What he discovers — and I feel I can write this without giving away any spoilers — is something very close to the perfect crime, with a solution that is simultaneously very simple and dangerously outlandish. When it is revealed, a reader’s instinctive response might be to snort and say “Impossible” (which is what the detectives listening to Yukawa do). I even felt a little cheated at first, as if the author had blindsided me by stepping outside the permissible limits of the genre. But further reflection shifted my perception of what was possible and what wasn’t; I began to see the peculiar internal logic of the denouement in light of the personalities and the lifestyles involved, and the crime no longer appeared unfeasible.

Of course, a 370-page book has to be more than its climactic disclosure, and Salvation of a Saint is tense and well-paced. It does contain at least one over-familiar trope of the police procedural or noir — a detective becoming attracted to an apparently vulnerable woman, perhaps compromising his own integrity in the process — though this isn’t stretched to the point of derivativeness. The actual writing has some of the functional woodenness that you find in most commercial fiction of this sort — too many references to a character’s eyes “widening in surprise”, for example, or hands gripping a phone tightly when unexpected news is received — but these are tics of the genre, easy enough to ignore up to a point. (Besides, as has often been observed, when Japanese is translated into English, the results can seem a little stilted and over-formal, especially when the reader is from a culture that doesn’t understand why a detective might remove his shoes outside a house before going in to question a murder suspect.)

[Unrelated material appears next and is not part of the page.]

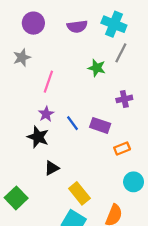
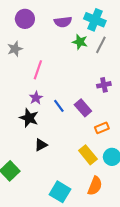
green star: (97, 68) -> (80, 42), moved
purple rectangle: (100, 125) -> (83, 108), turned 30
yellow rectangle: (79, 193) -> (88, 155), moved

This book is about a crime born of very deep passion, but with no sudden bursts of action, no explicit violence or dramatic confrontations, it is unnerving in ways that more conventional thrillers are not. And despite the fact that the setting is a homogenous modern city and the characters are in some ways indistinguishable from upper-middle-class people living anywhere in the world, there is something distinctly Japanese about it, something of the deceptive placidity of the filmmaker Ozu or the novelist Ishiguro. There is a sense of a neat and ordered contemporary world with mystical rumblings beneath its surface, reminiscent of the Sheep Man in Haruki Murakami’s novels, hidden in a forgotten corner of a glass-and-steel skyscraper, or a videotape being employed by supernatural forces in Koji Suzuki’s Ring series. Higashino’s book is set in a world of tidy kitchens with coffee-makers and bottled mineral water, of sophisticated dinners and dating parties, but beneath it all is something more primal. The image one is left with at the end is the indelible one of a predatory spider watching quietly, patiently over her web.

Salvation of a Saint;Keigo Higashino, Abacus/Hachette India, Rs.350.